Two years after his triumphant ride in Rome,
Primoz Roglic
returned to the Giro d’Italia in 2025 with high hopes and even higher
expectations. Backed by the might of Red Bull – BORA – hansgrohe and billed
once again as a favourite for pink, the Slovenian instead endured one of the
most damaging grand tours of his career, and this is certainly saying something.
Four crashes across three weeks, no stage win, and ultimately, abandonment on
Stage 16.
The scenes were depressingly familiar.
In Wielerflits,
veteran Belgian journalist Hugo Coorevits captured it best: “Images of the
abandonment of a top favourite during the race are always shot hastily… the
rider silently gets into the car, his head bowed.” It was, as Coorevits pointed
out, “already the fifth time that he had to abandon the battle in this way in a
major tour.”
That line stings, not because it's unfair, but because it's
true. The Giro 2025 didn’t just mark a defeat; it’s a continuation of a brutal
pattern. Roglic’s palmares is the stuff of legend, four Vueltas, one Giro, an
Olympic title, his Grand Tour story has long teetered between brilliance and misfortune.
His resilience is legendary, but by definition, follows trauma. And Roglic has
had more than his share.
Coorevits reflects on a telling moment from last year’s
Critérium du Dauphiné, when Roglic insisted on starting a stage despite a heavy
fall the previous day. “Even though he could not even reach into his back
pocket with his left arm to get some food,” Coorevits recalls, “Primož did not
want to give up.” That stubbornness, once seen as a strength, now raises a more
uncomfortable question: is he fighting battles his body no longer wants?
Roglic is set to return to the Tour in July
Roglic’s 2025 Giro never looked convincing. There were
crashes no one saw clearly, as Coorevits notes: “There is often a haze of
uncertainty surrounding Rogla's falls. Rarely, if ever, are they properly
captured on film.” The crash on the gravel in Tuscany, the recon incident
before the second time trial, the spill in Gorizia, each one chipped away at
his chances and, perhaps, his confidence.
The clearest sign something was wrong came before his
withdrawal. “He never sprinted for the bonus seconds,” Coorevits points out.
For a rider who built a career on collecting marginal gains, snatching seconds
wherever possible, that silence was deafening.

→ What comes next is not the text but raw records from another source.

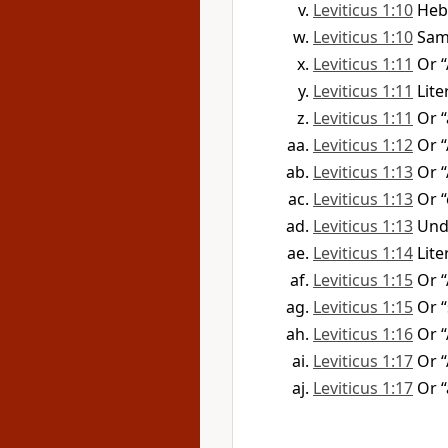
Leviticus 1:10
Heb
Leviticus 1:10
Sam
Leviticus 1:11
Or 
Leviticus 1:11
Lite
Leviticus 1:11
Or 
Leviticus 1:12
Or 
Leviticus 1:13
Or 
Leviticus 1:13
Or “
Leviticus 1:13
Und
Leviticus 1:14
Lite
Leviticus 1:15
Or “
Leviticus 1:15
Or “
Leviticus 1:16
Or 
Leviticus 1:17
Or 
Leviticus 1:17
Or 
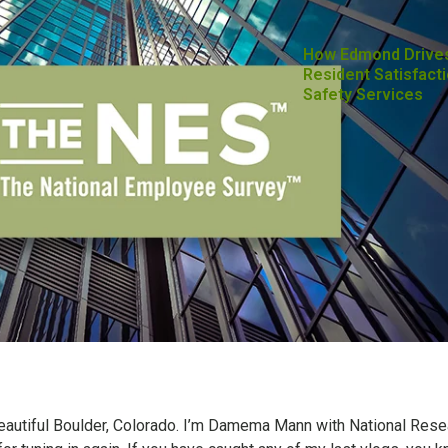
How Edmond Drive
Resident Satisfacti
Safety Services
beautiful Boulder, Colorado. I’m Damema Mann with National Rese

Still, the speculation around Roglic’s future erupted the
moment he left the race. “He’s done,” claimed a young podcaster, quoted by
Coorevits. But the Belgian journalist was quick to push back: “Maybe. But I
think it’s too early for such assertive statements.” And he’s right, remember
less than a year ago Roglic bounced back from another Tour disaster to win the
Vuelta.
He turns 36 in October. And while age doesn’t define a
cyclist’s end, it certainly narrows the runway. “Time is ticking,” Coorevits
acknowledges, adding that Roglic’s dream of winning the Tour still burns bright,
especially after the heartbreak of 2020, when he lost yellow to Tadej Pogacar
in the now infamous Planche des Belles Filles time trial.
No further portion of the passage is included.